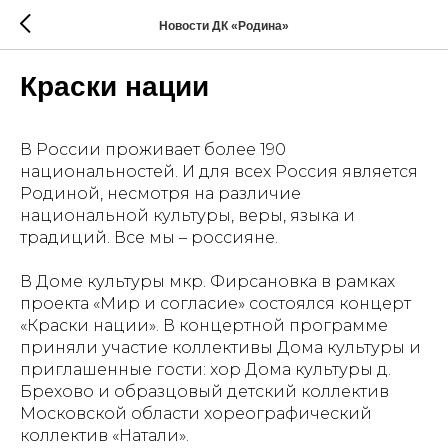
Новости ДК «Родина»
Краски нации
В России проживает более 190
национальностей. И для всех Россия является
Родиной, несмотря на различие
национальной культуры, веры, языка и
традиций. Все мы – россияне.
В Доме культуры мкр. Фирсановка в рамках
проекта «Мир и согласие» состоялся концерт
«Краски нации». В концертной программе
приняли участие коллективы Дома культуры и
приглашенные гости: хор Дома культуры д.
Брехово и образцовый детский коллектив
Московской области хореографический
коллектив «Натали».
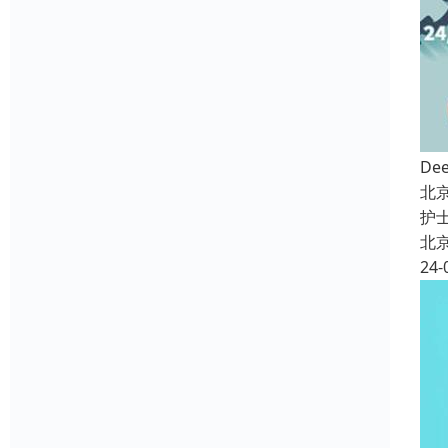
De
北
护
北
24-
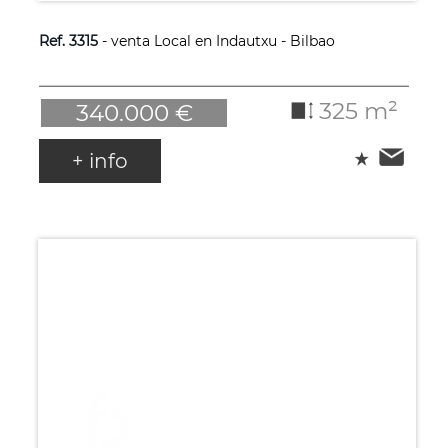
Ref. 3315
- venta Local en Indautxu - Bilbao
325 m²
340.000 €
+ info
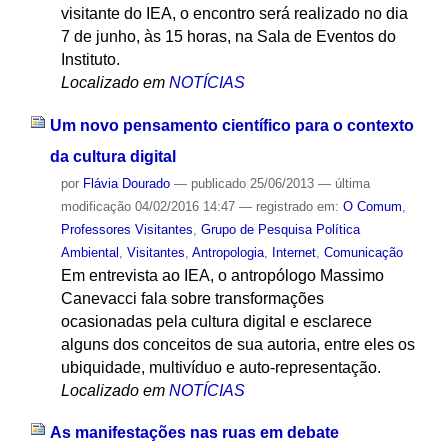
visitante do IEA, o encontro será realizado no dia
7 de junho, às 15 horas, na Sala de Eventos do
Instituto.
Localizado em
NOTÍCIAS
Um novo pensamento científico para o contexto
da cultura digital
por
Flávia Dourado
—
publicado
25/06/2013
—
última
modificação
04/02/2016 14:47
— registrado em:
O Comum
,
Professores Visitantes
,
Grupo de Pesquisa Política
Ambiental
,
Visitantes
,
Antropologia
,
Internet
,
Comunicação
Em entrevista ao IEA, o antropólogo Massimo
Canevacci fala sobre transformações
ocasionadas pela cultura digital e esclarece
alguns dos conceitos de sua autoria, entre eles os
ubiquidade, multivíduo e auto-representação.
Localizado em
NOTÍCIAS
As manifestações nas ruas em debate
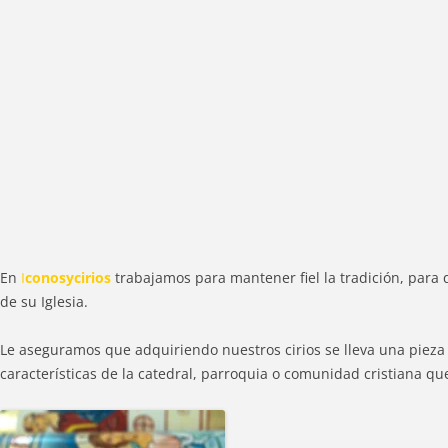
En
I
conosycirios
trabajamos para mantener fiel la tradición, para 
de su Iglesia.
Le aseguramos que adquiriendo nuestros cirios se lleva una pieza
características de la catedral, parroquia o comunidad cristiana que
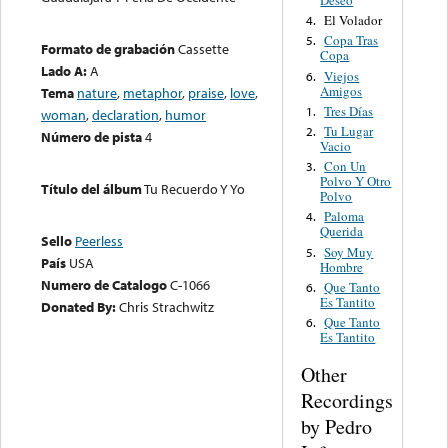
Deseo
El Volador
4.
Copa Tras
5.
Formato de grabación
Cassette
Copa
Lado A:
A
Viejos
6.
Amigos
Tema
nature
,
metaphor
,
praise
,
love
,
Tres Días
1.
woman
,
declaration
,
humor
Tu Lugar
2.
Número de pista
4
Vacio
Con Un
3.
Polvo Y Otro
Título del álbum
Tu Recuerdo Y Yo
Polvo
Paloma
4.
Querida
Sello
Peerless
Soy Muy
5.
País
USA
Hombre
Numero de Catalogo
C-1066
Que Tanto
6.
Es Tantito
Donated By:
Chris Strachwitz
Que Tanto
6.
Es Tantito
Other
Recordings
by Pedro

---

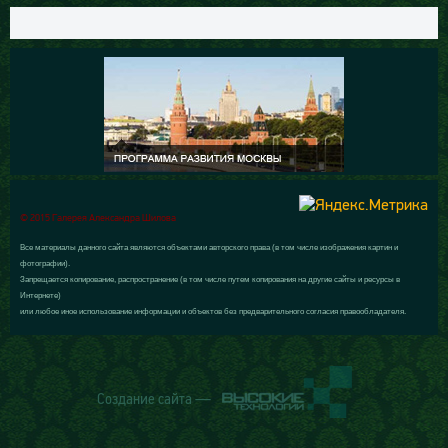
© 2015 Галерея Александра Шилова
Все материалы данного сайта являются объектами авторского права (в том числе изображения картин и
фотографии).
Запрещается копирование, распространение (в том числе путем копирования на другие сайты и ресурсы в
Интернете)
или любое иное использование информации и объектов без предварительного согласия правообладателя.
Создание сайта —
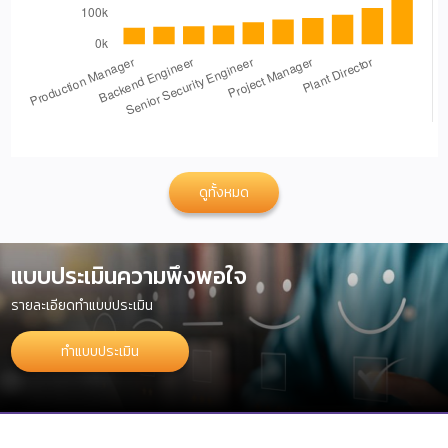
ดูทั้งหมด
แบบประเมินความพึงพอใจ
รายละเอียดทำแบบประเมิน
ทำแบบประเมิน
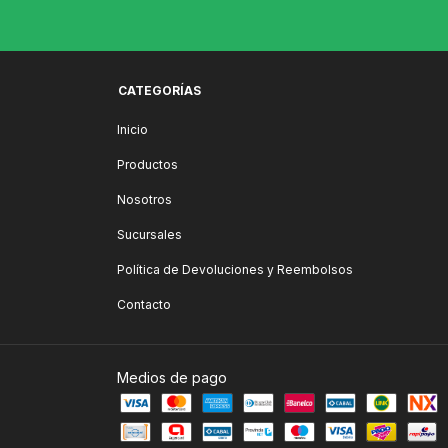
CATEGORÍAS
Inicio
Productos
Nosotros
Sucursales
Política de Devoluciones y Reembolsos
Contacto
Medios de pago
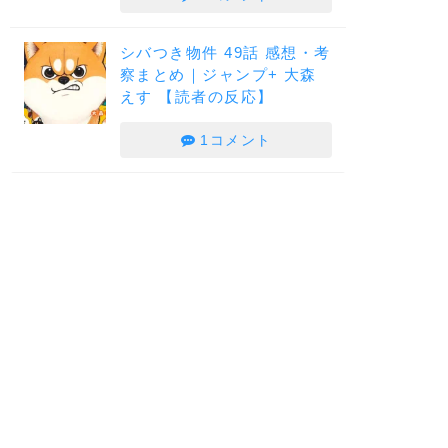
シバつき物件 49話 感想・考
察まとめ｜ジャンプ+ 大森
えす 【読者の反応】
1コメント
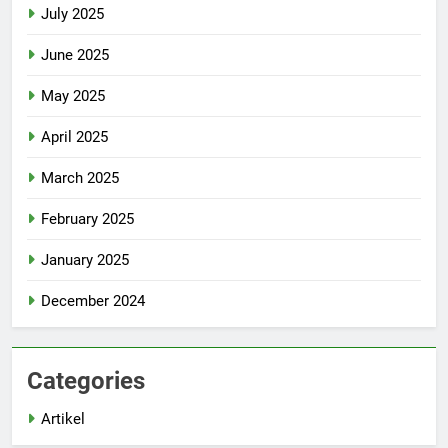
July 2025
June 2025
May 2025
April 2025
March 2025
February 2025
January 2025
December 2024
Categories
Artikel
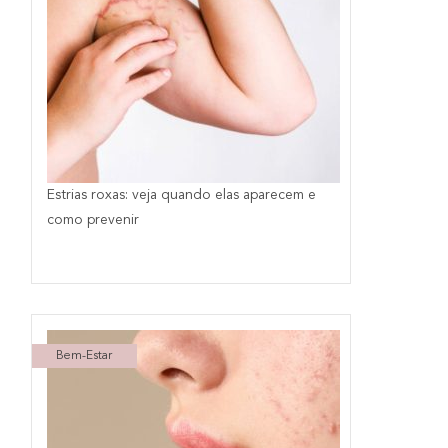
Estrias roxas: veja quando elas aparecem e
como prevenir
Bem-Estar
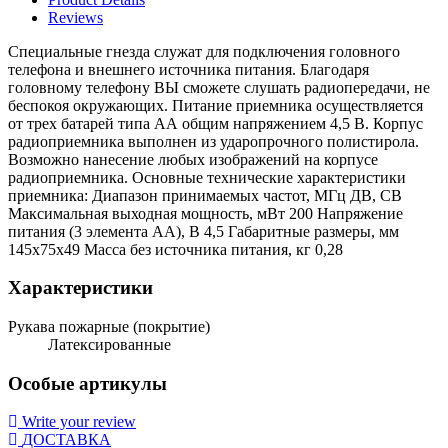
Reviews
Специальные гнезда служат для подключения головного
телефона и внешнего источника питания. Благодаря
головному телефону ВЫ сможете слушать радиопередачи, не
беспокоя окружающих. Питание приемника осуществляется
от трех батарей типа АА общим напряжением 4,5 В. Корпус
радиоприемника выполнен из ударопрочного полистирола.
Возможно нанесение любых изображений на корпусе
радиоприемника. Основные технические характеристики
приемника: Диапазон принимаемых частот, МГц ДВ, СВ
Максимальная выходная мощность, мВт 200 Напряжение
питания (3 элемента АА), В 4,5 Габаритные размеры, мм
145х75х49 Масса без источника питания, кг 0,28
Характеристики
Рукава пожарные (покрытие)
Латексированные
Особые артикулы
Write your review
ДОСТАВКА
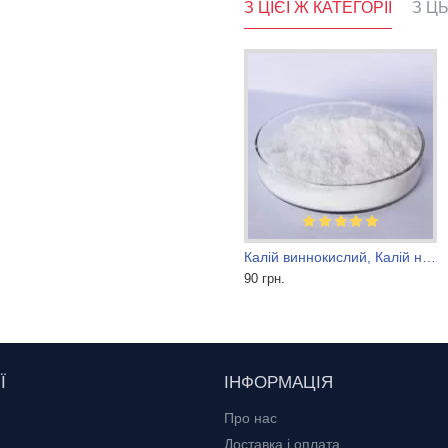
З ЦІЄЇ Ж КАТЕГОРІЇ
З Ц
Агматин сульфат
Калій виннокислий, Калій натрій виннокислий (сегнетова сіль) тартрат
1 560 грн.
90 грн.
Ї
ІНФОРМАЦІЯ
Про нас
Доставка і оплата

Aim of the task: Pull out every line above that holds the word "para".

Your response:
Um novo pensamento científico para o contexto
trabajamos para mantener fiel la tradición, para 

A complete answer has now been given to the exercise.